What is needed is an exact copy of the entries, with the pictures excluded.

+ + + + + + +

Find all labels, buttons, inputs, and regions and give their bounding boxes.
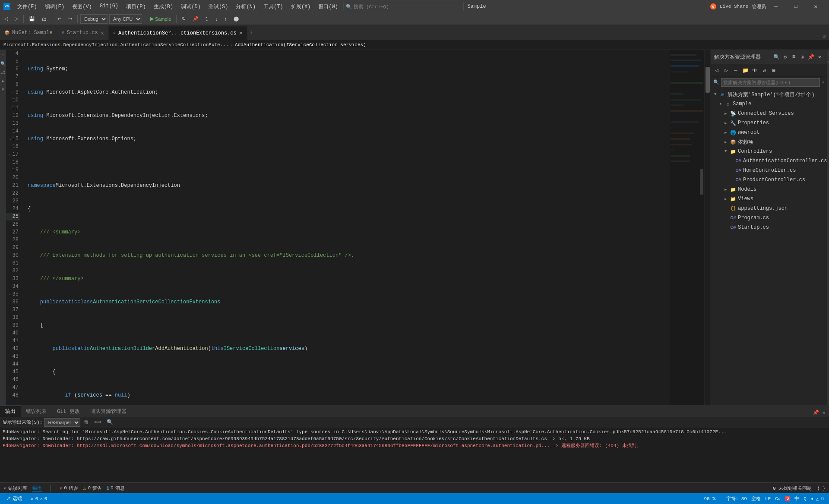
se-close-btn[interactable]: ✕ [816, 53, 823, 61]
se-search-btn[interactable]: 🔍 [772, 53, 780, 61]
se-tb-sync[interactable]: ↔ [731, 66, 740, 75]
tab-0[interactable]: 📦 NuGet: Sample [0, 26, 57, 40]
tree-models[interactable]: ▶ 📁 Models [711, 185, 827, 194]
se-tb-forward[interactable]: ▷ [722, 66, 731, 75]
status-line-ending[interactable]: LF [763, 493, 772, 504]
output-pin-btn[interactable]: 📌 [811, 409, 821, 417]
attach-button[interactable]: 📌 [190, 14, 201, 24]
tree-properties[interactable]: ▶ 🔧 Properties [711, 118, 827, 128]
status-errors[interactable]: ✕ 0 ⚠ 0 [29, 493, 49, 504]
output-find-btn[interactable]: 🔍 [105, 418, 115, 426]
sol-icon-4[interactable]: · [827, 75, 829, 82]
status-resharper[interactable]: S [783, 493, 792, 504]
undo-button[interactable]: ↩ [55, 14, 64, 24]
se-search-input[interactable] [721, 78, 820, 87]
activity-git[interactable]: ⎇ [0, 69, 6, 76]
output-clear-btn[interactable]: 🗑 [82, 418, 91, 426]
tree-views[interactable]: ▶ 📁 Views [711, 194, 827, 204]
output-close-btn[interactable]: ✕ [821, 409, 827, 417]
se-tb-refresh[interactable]: ↺ [760, 66, 769, 75]
forward-button[interactable]: ▷ [12, 14, 21, 24]
error-bar-status-arrows[interactable]: ⟨ ⟩ [817, 485, 826, 491]
tree-home-controller[interactable]: C# HomeController.cs [711, 166, 827, 175]
se-collapse-btn[interactable]: ≡ [790, 53, 797, 61]
code-content[interactable]: using System; using Microsoft.AspNetCore… [24, 50, 670, 405]
se-search-clear[interactable]: ✕ [822, 80, 824, 85]
output-tab-errors[interactable]: 错误列表 [21, 406, 52, 417]
menu-tools[interactable]: 工具(T) [260, 2, 287, 11]
sol-icon-3[interactable]: · [827, 67, 829, 74]
tab-menu-button[interactable]: ≡ [815, 33, 821, 40]
message-count-item[interactable]: ℹ 0 消息 [107, 485, 125, 491]
tree-appsettings[interactable]: {} appsettings.json [711, 204, 827, 213]
manage-btn[interactable]: 管理员 [752, 3, 766, 10]
menu-debug[interactable]: 调试(D) [177, 2, 204, 11]
close-button[interactable]: ✕ [806, 0, 826, 13]
menu-view[interactable]: 视图(V) [69, 2, 95, 11]
fold-9[interactable]: ⌵ [12, 88, 14, 96]
error-count-item[interactable]: ✕ 0 错误 [60, 485, 78, 491]
menu-project[interactable]: 项目(P) [123, 2, 149, 11]
se-tb-show-all[interactable]: 👁 [750, 66, 759, 75]
live-share-btn[interactable]: Live Share [720, 4, 748, 9]
menu-test[interactable]: 测试(S) [205, 2, 232, 11]
status-lang[interactable]: C# [773, 493, 782, 504]
start-debug-button[interactable]: ▶ Sample [148, 14, 174, 24]
tree-product-controller[interactable]: C# ProductController.cs [711, 175, 827, 185]
output-tab-team[interactable]: 团队资源管理器 [85, 406, 132, 417]
sol-icon-2[interactable]: ▷ [827, 59, 829, 66]
error-tab[interactable]: ✕ 错误列表 [3, 485, 27, 491]
editor-scrollbar[interactable] [704, 50, 710, 405]
se-tb-new-folder[interactable]: 📁 [741, 66, 750, 75]
menu-extensions[interactable]: 扩展(X) [288, 2, 314, 11]
se-tb-back[interactable]: ◁ [712, 66, 721, 75]
fold-17[interactable]: ⌵ [9, 151, 11, 158]
tree-startup[interactable]: C# Startup.cs [711, 223, 827, 232]
warning-count-item[interactable]: ⚠ 0 警告 [83, 485, 102, 491]
save-button[interactable]: 💾 [26, 14, 38, 24]
se-pin-btn[interactable]: 📌 [807, 53, 815, 61]
tab-2[interactable]: # AuthenticationSer...ctionExtensions.cs… [109, 26, 247, 40]
minimize-button[interactable]: ─ [766, 0, 786, 13]
menu-edit[interactable]: 编辑(E) [41, 2, 68, 11]
status-locale[interactable]: 中 [793, 493, 801, 504]
tree-connected-services[interactable]: ▶ 📡 Connected Services [711, 109, 827, 118]
platform-dropdown[interactable]: Any CPU [109, 14, 142, 24]
activity-extensions[interactable]: ⊞ [0, 86, 6, 94]
menu-file[interactable]: 文件(F) [14, 2, 41, 11]
sol-icon-5[interactable]: · [827, 83, 829, 90]
breadcrumb-part1[interactable]: Microsoft.Extensions.DependencyInjection… [3, 42, 229, 47]
output-source-select[interactable]: ReSharper [44, 418, 80, 427]
activity-search[interactable]: 🔍 [0, 60, 6, 68]
maximize-button[interactable]: □ [786, 0, 806, 13]
menu-analyze[interactable]: 分析(N) [232, 2, 259, 11]
menu-window[interactable]: 窗口(W) [315, 2, 342, 11]
breadcrumb-part2[interactable]: AddAuthentication(IServiceCollection ser… [235, 42, 366, 47]
title-search-box[interactable]: 🔍 搜索 (Ctrl+Q) [343, 2, 464, 11]
back-button[interactable]: ◁ [2, 14, 10, 24]
output-tab-active[interactable]: 输出 [32, 485, 42, 491]
breakpoint-button[interactable]: ⬤ [231, 14, 241, 24]
step-out-button[interactable]: ↑ [222, 14, 230, 24]
output-tab-output[interactable]: 输出 [0, 406, 21, 417]
tree-auth-controller[interactable]: C# AuthenticationController.cs [711, 156, 827, 166]
tree-controllers[interactable]: ▼ 📁 Controllers [711, 147, 827, 156]
tree-dependencies[interactable]: ▶ 📦 依赖项 [711, 137, 827, 147]
output-toggle-word-wrap[interactable]: ⟺ [92, 418, 103, 426]
tree-solution[interactable]: ▼ ⊞ 解决方案'Sample'(1个项目/共1个) [711, 90, 827, 99]
tab-2-close[interactable]: ✕ [239, 29, 243, 37]
se-tb-collapse-all[interactable]: ⊟ [769, 66, 778, 75]
status-zoom[interactable]: 90 % [702, 493, 717, 504]
step-over-button[interactable]: ⤵ [203, 14, 211, 24]
status-git[interactable]: ⎇ 远端 [3, 493, 24, 504]
tab-split-button[interactable]: ⊞ [821, 32, 827, 40]
tree-program[interactable]: C# Program.cs [711, 213, 827, 223]
tab-1-close[interactable]: ✕ [101, 29, 104, 37]
menu-build[interactable]: 生成(B) [150, 2, 177, 11]
editor-scrollbar-thumb[interactable] [706, 67, 710, 93]
add-tab-button[interactable]: + [247, 26, 256, 40]
tab-1[interactable]: # Startup.cs ✕ [57, 26, 109, 40]
save-all-button[interactable]: 🗂 [39, 14, 49, 24]
step-into-button[interactable]: ↓ [212, 14, 220, 24]
menu-git[interactable]: Git(G) [96, 2, 122, 11]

+ + + + + + +

> [Task answer]:
Find all labels, buttons, inputs, and regions and give their bounding boxes.
se-close-btn[interactable]: ✕ [816, 53, 823, 61]
se-search-btn[interactable]: 🔍 [772, 53, 780, 61]
se-tb-sync[interactable]: ↔ [731, 66, 740, 75]
tab-0[interactable]: 📦 NuGet: Sample [0, 26, 57, 40]
tree-models[interactable]: ▶ 📁 Models [711, 185, 827, 194]
se-tb-forward[interactable]: ▷ [722, 66, 731, 75]
status-line-ending[interactable]: LF [763, 493, 772, 504]
output-pin-btn[interactable]: 📌 [811, 409, 821, 417]
attach-button[interactable]: 📌 [190, 14, 201, 24]
tree-properties[interactable]: ▶ 🔧 Properties [711, 118, 827, 128]
status-errors[interactable]: ✕ 0 ⚠ 0 [29, 493, 49, 504]
output-find-btn[interactable]: 🔍 [105, 418, 115, 426]
sol-icon-4[interactable]: · [827, 75, 829, 82]
status-resharper[interactable]: S [783, 493, 792, 504]
undo-button[interactable]: ↩ [55, 14, 64, 24]
se-search-input[interactable] [721, 78, 820, 87]
activity-git[interactable]: ⎇ [0, 69, 6, 76]
output-clear-btn[interactable]: 🗑 [82, 418, 91, 426]
tree-views[interactable]: ▶ 📁 Views [711, 194, 827, 204]
output-close-btn[interactable]: ✕ [821, 409, 827, 417]
se-tb-refresh[interactable]: ↺ [760, 66, 769, 75]
forward-button[interactable]: ▷ [12, 14, 21, 24]
error-bar-status-arrows[interactable]: ⟨ ⟩ [817, 485, 826, 491]
tree-home-controller[interactable]: C# HomeController.cs [711, 166, 827, 175]
se-collapse-btn[interactable]: ≡ [790, 53, 797, 61]
code-content[interactable]: using System; using Microsoft.AspNetCore… [24, 50, 670, 405]
se-search-clear[interactable]: ✕ [822, 80, 824, 85]
output-tab-errors[interactable]: 错误列表 [21, 406, 52, 417]
menu-tools[interactable]: 工具(T) [260, 2, 287, 11]
sol-icon-3[interactable]: · [827, 67, 829, 74]
tab-menu-button[interactable]: ≡ [815, 33, 821, 40]
message-count-item[interactable]: ℹ 0 消息 [107, 485, 125, 491]
tree-appsettings[interactable]: {} appsettings.json [711, 204, 827, 213]
manage-btn[interactable]: 管理员 [752, 3, 766, 10]
menu-debug[interactable]: 调试(D) [177, 2, 204, 11]
close-button[interactable]: ✕ [806, 0, 826, 13]
menu-view[interactable]: 视图(V) [69, 2, 95, 11]
fold-9[interactable]: ⌵ [12, 88, 14, 96]
error-count-item[interactable]: ✕ 0 错误 [60, 485, 78, 491]
menu-project[interactable]: 项目(P) [123, 2, 149, 11]
se-tb-show-all[interactable]: 👁 [750, 66, 759, 75]
live-share-btn[interactable]: Live Share [720, 4, 748, 9]
menu-test[interactable]: 测试(S) [205, 2, 232, 11]
status-lang[interactable]: C# [773, 493, 782, 504]
start-debug-button[interactable]: ▶ Sample [148, 14, 174, 24]
tree-product-controller[interactable]: C# ProductController.cs [711, 175, 827, 185]
output-tab-team[interactable]: 团队资源管理器 [85, 406, 132, 417]
sol-icon-2[interactable]: ▷ [827, 59, 829, 66]
error-tab[interactable]: ✕ 错误列表 [3, 485, 27, 491]
editor-scrollbar[interactable] [704, 50, 710, 405]
se-tb-new-folder[interactable]: 📁 [741, 66, 750, 75]
menu-extensions[interactable]: 扩展(X) [288, 2, 314, 11]
se-tb-back[interactable]: ◁ [712, 66, 721, 75]
fold-17[interactable]: ⌵ [9, 151, 11, 158]
tree-startup[interactable]: C# Startup.cs [711, 223, 827, 232]
warning-count-item[interactable]: ⚠ 0 警告 [83, 485, 102, 491]
save-button[interactable]: 💾 [26, 14, 38, 24]
se-pin-btn[interactable]: 📌 [807, 53, 815, 61]
tab-2[interactable]: # AuthenticationSer...ctionExtensions.cs… [109, 26, 247, 40]
minimize-button[interactable]: ─ [766, 0, 786, 13]
menu-edit[interactable]: 编辑(E) [41, 2, 68, 11]
status-locale[interactable]: 中 [793, 493, 801, 504]
tree-connected-services[interactable]: ▶ 📡 Connected Services [711, 109, 827, 118]
platform-dropdown[interactable]: Any CPU [109, 14, 142, 24]
activity-extensions[interactable]: ⊞ [0, 86, 6, 94]
menu-file[interactable]: 文件(F) [14, 2, 41, 11]
sol-icon-5[interactable]: · [827, 83, 829, 90]
breadcrumb-part1[interactable]: Microsoft.Extensions.DependencyInjection… [3, 42, 229, 47]
output-source-select[interactable]: ReSharper [44, 418, 80, 427]
activity-search[interactable]: 🔍 [0, 60, 6, 68]
maximize-button[interactable]: □ [786, 0, 806, 13]
menu-analyze[interactable]: 分析(N) [232, 2, 259, 11]
menu-window[interactable]: 窗口(W) [315, 2, 342, 11]
breadcrumb-part2[interactable]: AddAuthentication(IServiceCollection ser… [235, 42, 366, 47]
title-search-box[interactable]: 🔍 搜索 (Ctrl+Q) [343, 2, 464, 11]
back-button[interactable]: ◁ [2, 14, 10, 24]
output-tab-active[interactable]: 输出 [32, 485, 42, 491]
breakpoint-button[interactable]: ⬤ [231, 14, 241, 24]
step-out-button[interactable]: ↑ [222, 14, 230, 24]
output-tab-output[interactable]: 输出 [0, 406, 21, 417]
tree-auth-controller[interactable]: C# AuthenticationController.cs [711, 156, 827, 166]
tree-controllers[interactable]: ▼ 📁 Controllers [711, 147, 827, 156]
tree-dependencies[interactable]: ▶ 📦 依赖项 [711, 137, 827, 147]
output-toggle-word-wrap[interactable]: ⟺ [92, 418, 103, 426]
tree-solution[interactable]: ▼ ⊞ 解决方案'Sample'(1个项目/共1个) [711, 90, 827, 99]
tab-2-close[interactable]: ✕ [239, 29, 243, 37]
se-tb-collapse-all[interactable]: ⊟ [769, 66, 778, 75]
status-zoom[interactable]: 90 % [702, 493, 717, 504]
step-over-button[interactable]: ⤵ [203, 14, 211, 24]
status-git[interactable]: ⎇ 远端 [3, 493, 24, 504]
tab-split-button[interactable]: ⊞ [821, 32, 827, 40]
tree-program[interactable]: C# Program.cs [711, 213, 827, 223]
tab-1-close[interactable]: ✕ [101, 29, 104, 37]
menu-build[interactable]: 生成(B) [150, 2, 177, 11]
editor-scrollbar-thumb[interactable] [706, 67, 710, 93]
add-tab-button[interactable]: + [247, 26, 256, 40]
tab-1[interactable]: # Startup.cs ✕ [57, 26, 109, 40]
save-all-button[interactable]: 🗂 [39, 14, 49, 24]
step-into-button[interactable]: ↓ [212, 14, 220, 24]
menu-git[interactable]: Git(G) [96, 2, 122, 11]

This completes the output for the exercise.